If you think GDPR has proven a soggy biscuit, influential privacy activist Dr Johnny Ryan might make you think twice. He’s warning of a systemic upheaval to online advertising and user data collection from the EU’s General Data Protection Regulation (GDPR)…and the ACCC. It’s not happened yet but it’s coming. Like those who were ignored predicting the 2008 global financial crisis, think hard on this one.
“Brands are fully at risk. They don’t realise this yet. They are data controllers. Article 5 [GDPR] says you basically can’t broadcast personal data. You have to know where it’s going to end up…you couldn’t radio broadcast that personal data and a bid request when it’s over an ad exchange is pretty much that.”
– Dr Johnny Ryan, Chief Policy Officer, Brave Software
You need to know this:
- EU privacy activists are aggressively lodging hundreds of complaints against online advertising practices; regulators are signalling more aggressive responses
- Brands and marketers are “fully at risk” of prosecution, not just adtech operatives and the tech duopoly
- The online ad industry has been lured into a false sense of security – it’s taking a while but GDPR regulators will bite hard
- EU regulators will prosecute marketers as “data controllers” with full liability, even if their agency, data partners, or others, are doing the work
- Real Time Bidding (RTB) is under a huge cloud – it collects, trades and broadcasts personal data and is under intense regulatory scrutiny for GDPR breaches
- Targeting users in the “long tail” of cheaper websites with tracking data is in doubt
- Cross-device tracking unlikely to survive, threatening user data capture and frequency capping
- Personalised tracking and targeting fundamentally challenged; contextual programmatic targeting likely to return in force.
Saving privacy Ryan
Watch out for Dr Johnny Ryan, if you’re anywhere near the digital media or data supply chain.
Sought out by journalists, and increasingly politicians and regulators for his ability to cut through the often bewildering complexity and opaqueness of digital marketing and advertising practices, Ryan is seen as a troublemaker by many in the online industry, adtech operatives, and big tech, particularly.
One week Ryan could be in Washington skewering the online ad business for its intrusive user tracking and data collection practices to a US Senate committee, the next he’s priming UK and Irish regulators on privacy complaints that he and others like University College London’s tech policy researcher Michael Veale have lodged to establish precedents on GDPR breaches.

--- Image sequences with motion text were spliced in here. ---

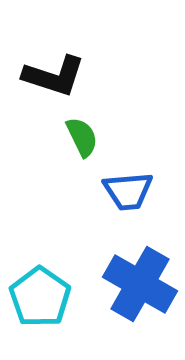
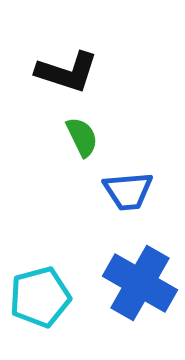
black L-shape: moved 13 px right, 4 px up
blue cross: moved 1 px up
cyan pentagon: rotated 22 degrees clockwise
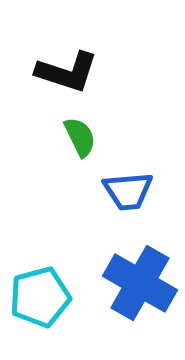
green semicircle: moved 2 px left
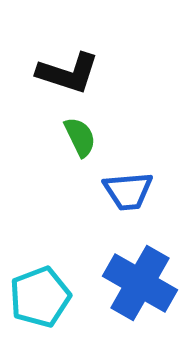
black L-shape: moved 1 px right, 1 px down
cyan pentagon: rotated 6 degrees counterclockwise
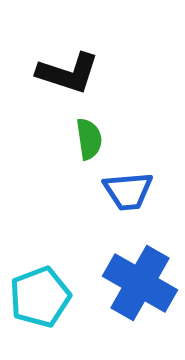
green semicircle: moved 9 px right, 2 px down; rotated 18 degrees clockwise
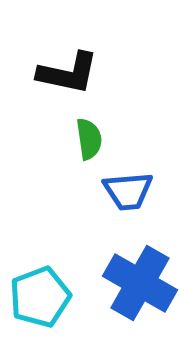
black L-shape: rotated 6 degrees counterclockwise
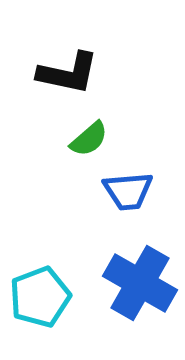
green semicircle: rotated 57 degrees clockwise
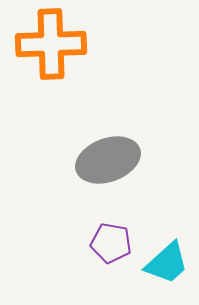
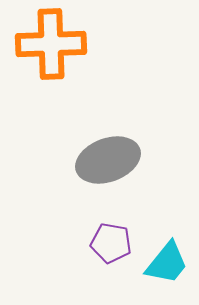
cyan trapezoid: rotated 9 degrees counterclockwise
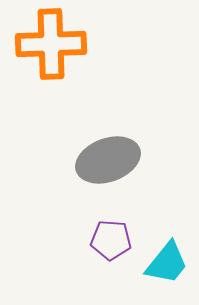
purple pentagon: moved 3 px up; rotated 6 degrees counterclockwise
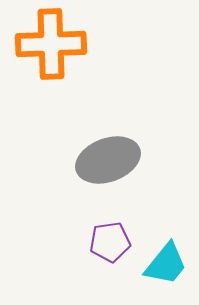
purple pentagon: moved 1 px left, 2 px down; rotated 12 degrees counterclockwise
cyan trapezoid: moved 1 px left, 1 px down
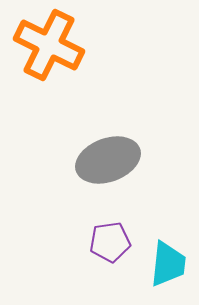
orange cross: moved 2 px left, 1 px down; rotated 28 degrees clockwise
cyan trapezoid: moved 2 px right; rotated 33 degrees counterclockwise
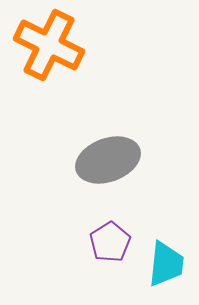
purple pentagon: rotated 24 degrees counterclockwise
cyan trapezoid: moved 2 px left
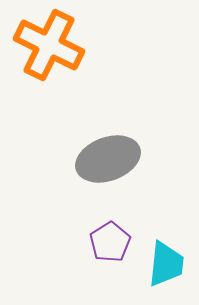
gray ellipse: moved 1 px up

In the UK and Ireland, only individuals can make GDPR complaints while entities and organisations can in other EU countries.
Real Time Bidding “perverse”
Only a few weeks ago the UK Information Commissioner’s Office described real time bidding as a world of “perverse incentives” in which being “intrusive” is rewarded by better ad prices.
Ryan, who is chief policy officer for the privacy-skewing web browser, Brave, created by the inventor of Javascript, Brendan Eich, says the market is buying an increasing proportion of online media that “puts the marketer on the hook”.
He cites a recent case at the European Court of Justice which puts liability on companies that feature Facebook’s “Like” button on their websites to warn users that their personal data is being sent to the social media network.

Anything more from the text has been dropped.